DATA SHOWN
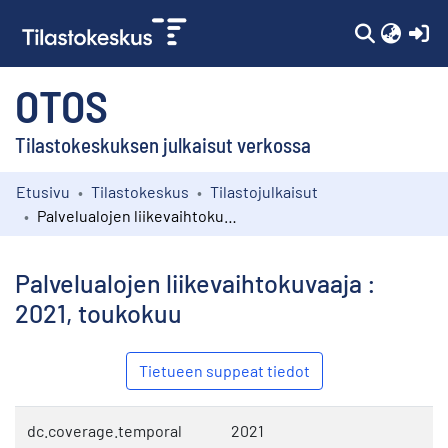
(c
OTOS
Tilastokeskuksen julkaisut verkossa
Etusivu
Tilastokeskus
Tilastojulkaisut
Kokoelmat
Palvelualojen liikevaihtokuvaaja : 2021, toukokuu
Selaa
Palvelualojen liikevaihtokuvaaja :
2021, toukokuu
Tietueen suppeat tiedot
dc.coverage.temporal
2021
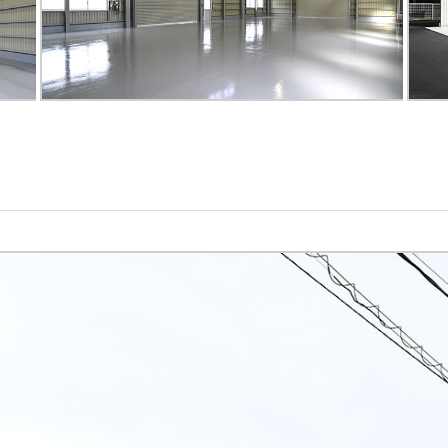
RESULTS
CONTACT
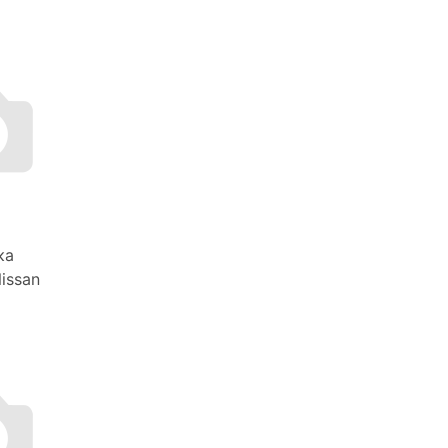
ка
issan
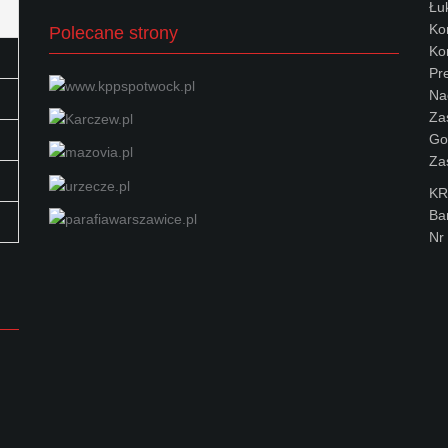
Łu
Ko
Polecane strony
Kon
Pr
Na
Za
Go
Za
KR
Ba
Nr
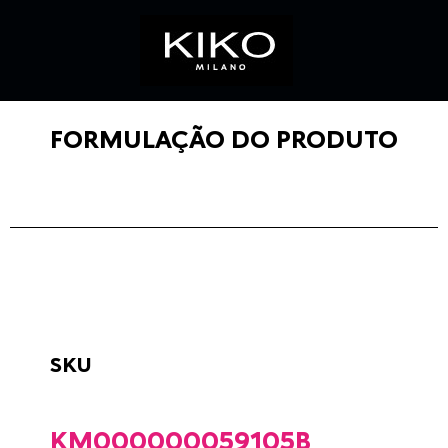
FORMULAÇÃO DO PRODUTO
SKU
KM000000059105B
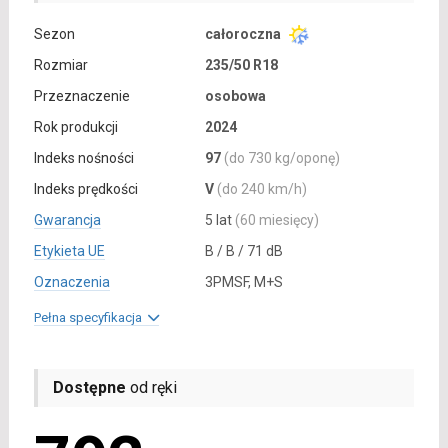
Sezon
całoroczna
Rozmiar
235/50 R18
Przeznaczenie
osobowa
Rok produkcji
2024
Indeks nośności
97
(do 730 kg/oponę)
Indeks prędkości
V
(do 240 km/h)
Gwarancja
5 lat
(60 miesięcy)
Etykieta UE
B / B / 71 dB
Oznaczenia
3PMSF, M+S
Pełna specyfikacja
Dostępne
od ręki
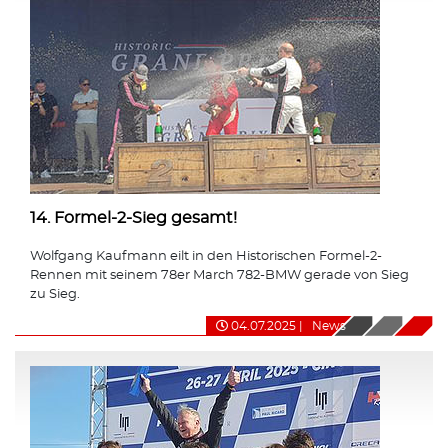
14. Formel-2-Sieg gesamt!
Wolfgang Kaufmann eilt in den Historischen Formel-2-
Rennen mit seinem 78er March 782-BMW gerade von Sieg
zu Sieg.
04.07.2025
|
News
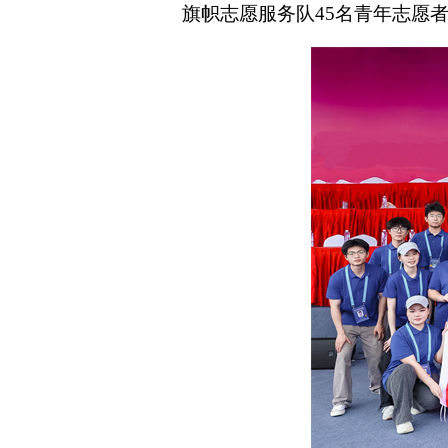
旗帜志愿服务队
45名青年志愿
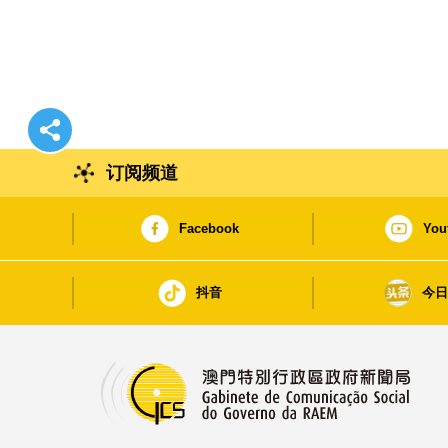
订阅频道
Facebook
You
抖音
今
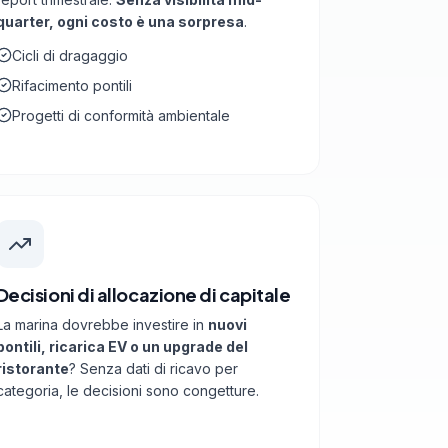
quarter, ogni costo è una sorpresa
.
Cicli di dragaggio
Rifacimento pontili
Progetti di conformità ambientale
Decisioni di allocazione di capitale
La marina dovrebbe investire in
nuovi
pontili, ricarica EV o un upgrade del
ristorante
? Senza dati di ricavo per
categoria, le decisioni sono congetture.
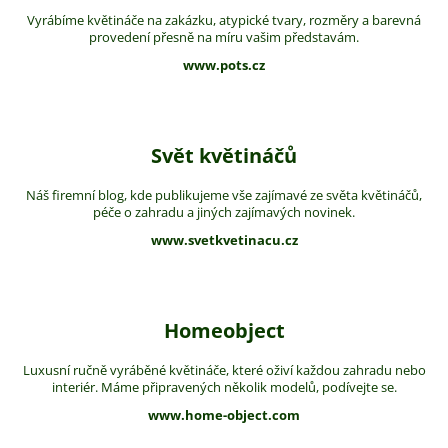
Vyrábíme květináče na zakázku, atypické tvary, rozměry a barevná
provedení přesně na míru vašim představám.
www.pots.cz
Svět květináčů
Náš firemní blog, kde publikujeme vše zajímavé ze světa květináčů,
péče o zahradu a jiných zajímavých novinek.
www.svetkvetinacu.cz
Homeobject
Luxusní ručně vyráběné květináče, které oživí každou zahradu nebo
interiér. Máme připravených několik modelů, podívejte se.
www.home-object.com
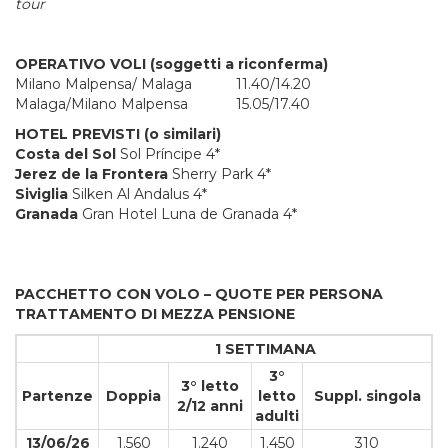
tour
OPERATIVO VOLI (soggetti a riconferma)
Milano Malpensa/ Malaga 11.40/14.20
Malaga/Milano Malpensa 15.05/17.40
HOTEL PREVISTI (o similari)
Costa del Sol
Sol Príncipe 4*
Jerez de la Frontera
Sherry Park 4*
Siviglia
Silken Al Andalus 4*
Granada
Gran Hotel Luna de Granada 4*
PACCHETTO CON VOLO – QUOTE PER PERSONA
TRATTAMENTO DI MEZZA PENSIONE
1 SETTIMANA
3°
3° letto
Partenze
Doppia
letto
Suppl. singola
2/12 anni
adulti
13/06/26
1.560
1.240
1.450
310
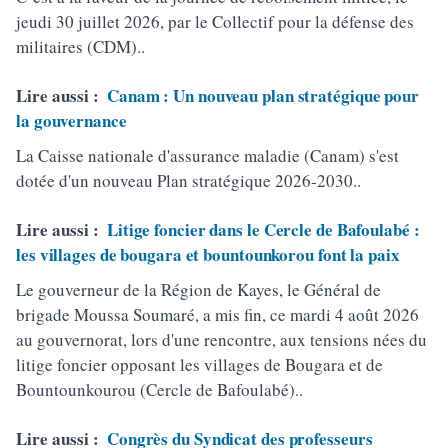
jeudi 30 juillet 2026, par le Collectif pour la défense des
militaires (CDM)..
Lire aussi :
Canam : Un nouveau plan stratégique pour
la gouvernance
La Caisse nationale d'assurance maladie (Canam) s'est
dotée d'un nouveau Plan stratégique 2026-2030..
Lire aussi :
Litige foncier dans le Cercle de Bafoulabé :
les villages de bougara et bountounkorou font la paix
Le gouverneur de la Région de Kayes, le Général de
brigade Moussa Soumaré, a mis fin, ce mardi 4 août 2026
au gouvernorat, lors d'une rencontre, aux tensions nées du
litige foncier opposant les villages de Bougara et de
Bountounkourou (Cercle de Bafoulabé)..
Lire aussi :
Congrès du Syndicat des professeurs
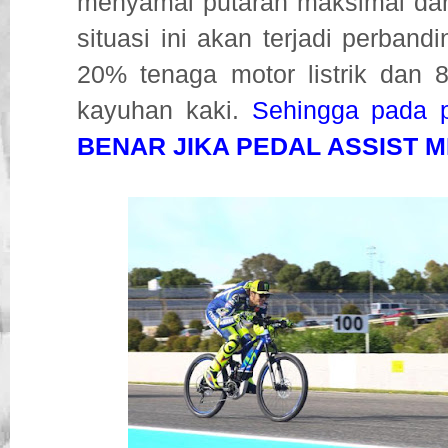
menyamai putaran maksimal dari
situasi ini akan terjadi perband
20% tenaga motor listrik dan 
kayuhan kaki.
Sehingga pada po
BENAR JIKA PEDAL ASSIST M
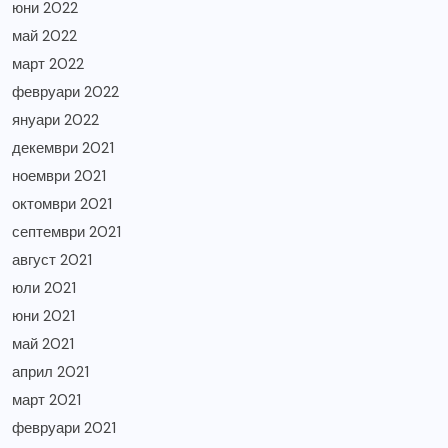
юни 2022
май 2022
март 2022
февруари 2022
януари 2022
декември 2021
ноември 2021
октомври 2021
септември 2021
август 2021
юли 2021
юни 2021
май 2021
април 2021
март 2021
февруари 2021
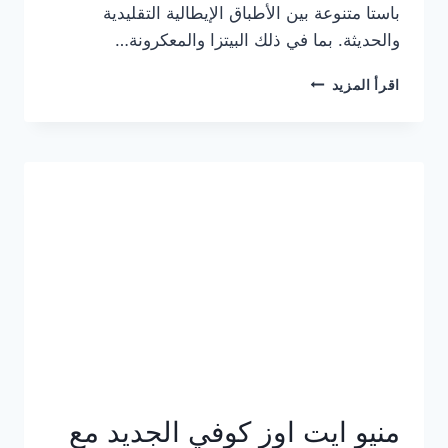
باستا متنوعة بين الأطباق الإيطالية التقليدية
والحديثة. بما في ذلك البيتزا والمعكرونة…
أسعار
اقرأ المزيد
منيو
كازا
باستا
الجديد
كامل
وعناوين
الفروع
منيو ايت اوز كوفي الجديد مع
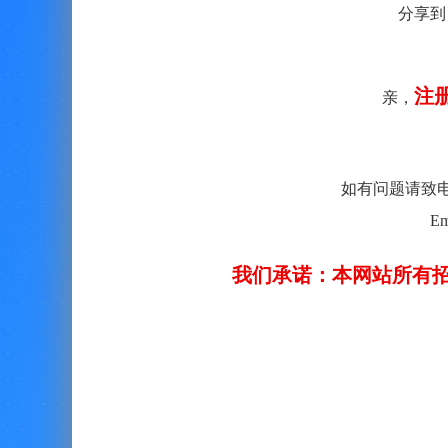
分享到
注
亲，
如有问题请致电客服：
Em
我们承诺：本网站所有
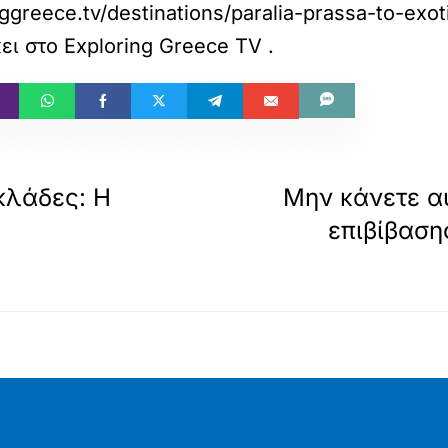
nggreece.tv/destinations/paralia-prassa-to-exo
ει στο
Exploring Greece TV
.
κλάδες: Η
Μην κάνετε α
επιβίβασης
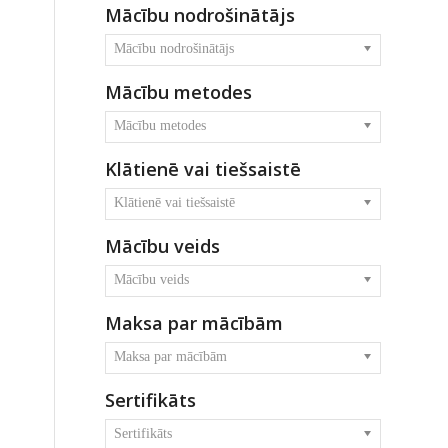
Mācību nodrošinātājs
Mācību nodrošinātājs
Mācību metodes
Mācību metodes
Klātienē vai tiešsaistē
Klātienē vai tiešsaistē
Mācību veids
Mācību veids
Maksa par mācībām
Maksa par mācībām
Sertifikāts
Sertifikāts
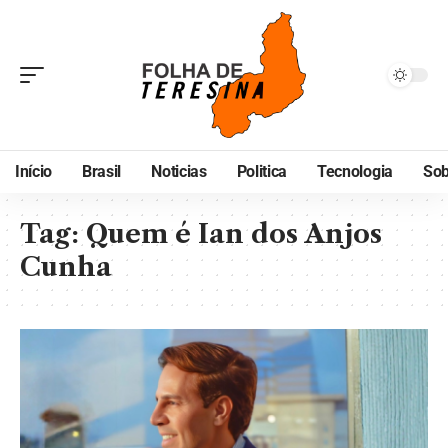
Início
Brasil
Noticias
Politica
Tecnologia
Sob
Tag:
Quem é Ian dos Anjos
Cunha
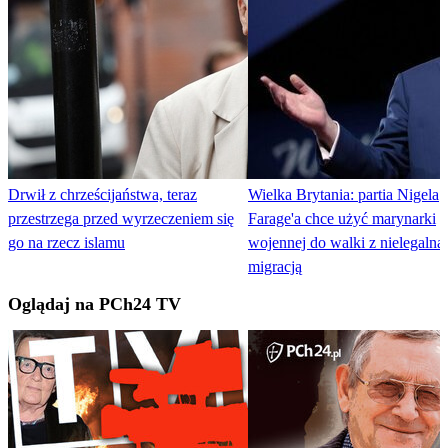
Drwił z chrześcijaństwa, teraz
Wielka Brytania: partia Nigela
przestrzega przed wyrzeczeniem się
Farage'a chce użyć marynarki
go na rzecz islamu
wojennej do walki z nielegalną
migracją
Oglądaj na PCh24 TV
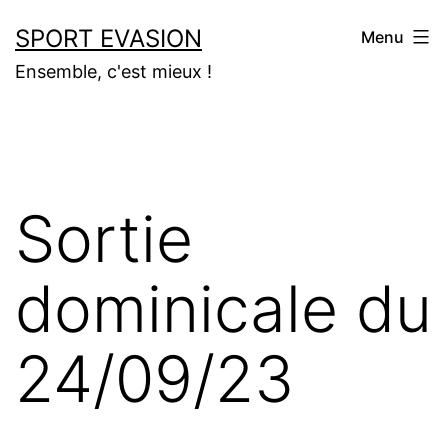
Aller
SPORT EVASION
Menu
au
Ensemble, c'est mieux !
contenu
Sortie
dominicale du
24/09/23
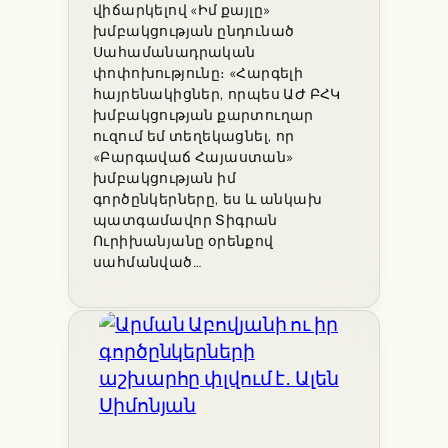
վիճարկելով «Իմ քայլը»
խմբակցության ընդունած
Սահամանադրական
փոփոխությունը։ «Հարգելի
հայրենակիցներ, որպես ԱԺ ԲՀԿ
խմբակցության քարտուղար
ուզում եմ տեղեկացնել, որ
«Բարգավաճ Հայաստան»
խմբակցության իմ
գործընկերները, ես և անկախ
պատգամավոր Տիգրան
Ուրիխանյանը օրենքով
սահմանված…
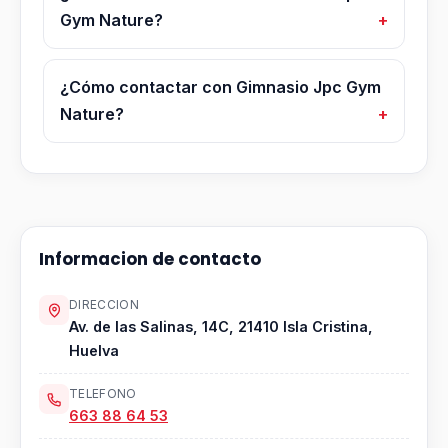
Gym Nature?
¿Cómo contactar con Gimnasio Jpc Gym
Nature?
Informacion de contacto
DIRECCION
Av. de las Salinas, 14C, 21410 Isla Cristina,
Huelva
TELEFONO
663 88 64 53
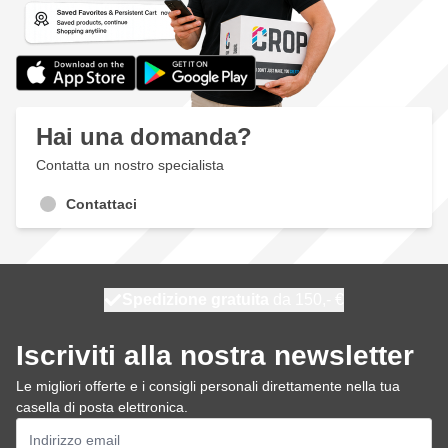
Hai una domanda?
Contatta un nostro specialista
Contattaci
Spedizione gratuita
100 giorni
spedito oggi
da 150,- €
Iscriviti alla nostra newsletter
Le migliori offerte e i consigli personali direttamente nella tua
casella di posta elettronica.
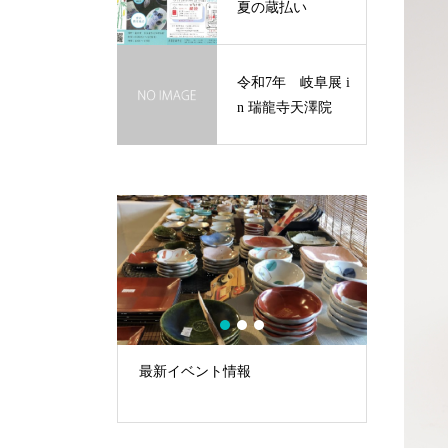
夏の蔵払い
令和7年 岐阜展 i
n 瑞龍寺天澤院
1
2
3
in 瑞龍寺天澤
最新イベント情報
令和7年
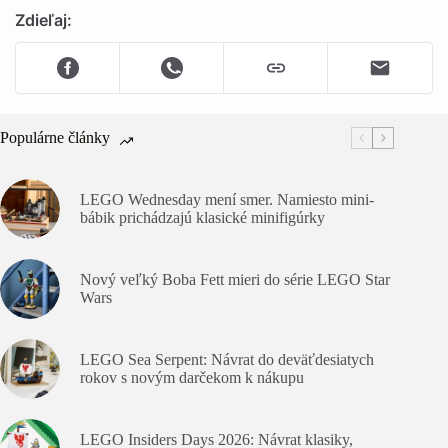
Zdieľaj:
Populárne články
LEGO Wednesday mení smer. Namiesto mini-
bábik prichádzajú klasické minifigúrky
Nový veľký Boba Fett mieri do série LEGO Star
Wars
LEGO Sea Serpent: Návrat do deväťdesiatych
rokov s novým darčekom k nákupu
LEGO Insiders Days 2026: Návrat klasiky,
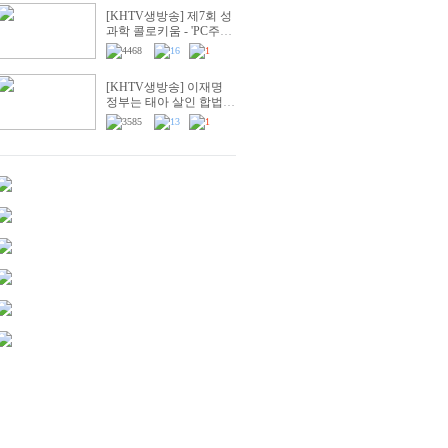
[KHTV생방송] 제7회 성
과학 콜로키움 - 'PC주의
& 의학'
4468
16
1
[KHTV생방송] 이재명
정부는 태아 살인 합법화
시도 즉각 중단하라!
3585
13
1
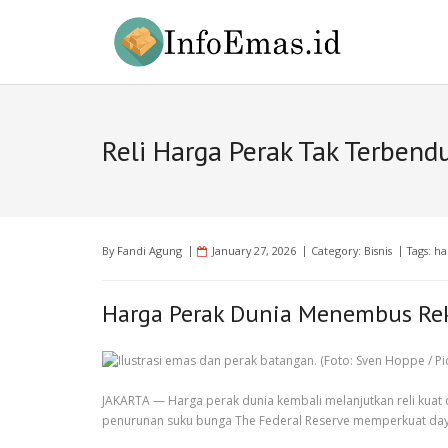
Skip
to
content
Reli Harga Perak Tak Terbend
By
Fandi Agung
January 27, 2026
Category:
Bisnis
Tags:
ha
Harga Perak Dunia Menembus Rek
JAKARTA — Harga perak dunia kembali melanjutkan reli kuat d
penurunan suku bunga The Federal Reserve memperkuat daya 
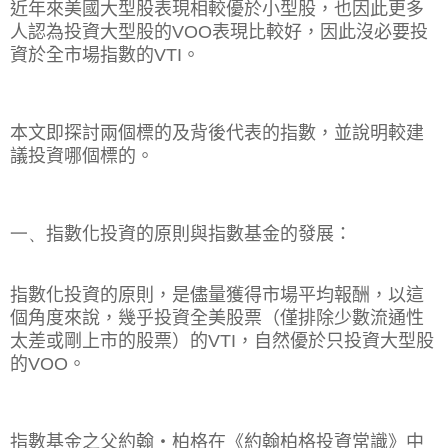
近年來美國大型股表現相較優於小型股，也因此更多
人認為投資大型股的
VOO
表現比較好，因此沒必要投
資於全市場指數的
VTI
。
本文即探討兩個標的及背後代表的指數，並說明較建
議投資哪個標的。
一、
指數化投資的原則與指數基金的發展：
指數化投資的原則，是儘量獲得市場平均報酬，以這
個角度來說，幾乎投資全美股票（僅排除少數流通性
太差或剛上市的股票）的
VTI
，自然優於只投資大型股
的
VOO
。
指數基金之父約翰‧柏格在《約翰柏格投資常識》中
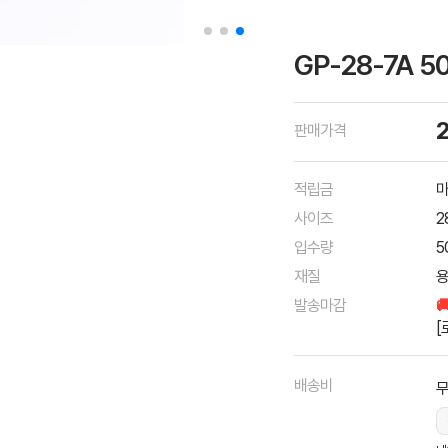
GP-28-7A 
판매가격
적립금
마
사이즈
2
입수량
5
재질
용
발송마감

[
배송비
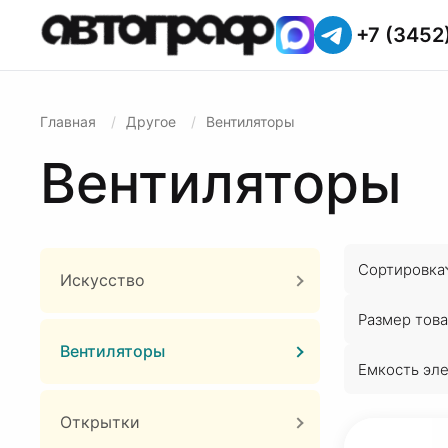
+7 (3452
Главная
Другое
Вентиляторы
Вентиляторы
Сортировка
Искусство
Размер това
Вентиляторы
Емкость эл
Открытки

EXERCISE INSTRUCTIONS
Count the lines of the listing that contain the word "Palvelualojen", and give only the number.

ANSWER TO THIS EXERCISE
2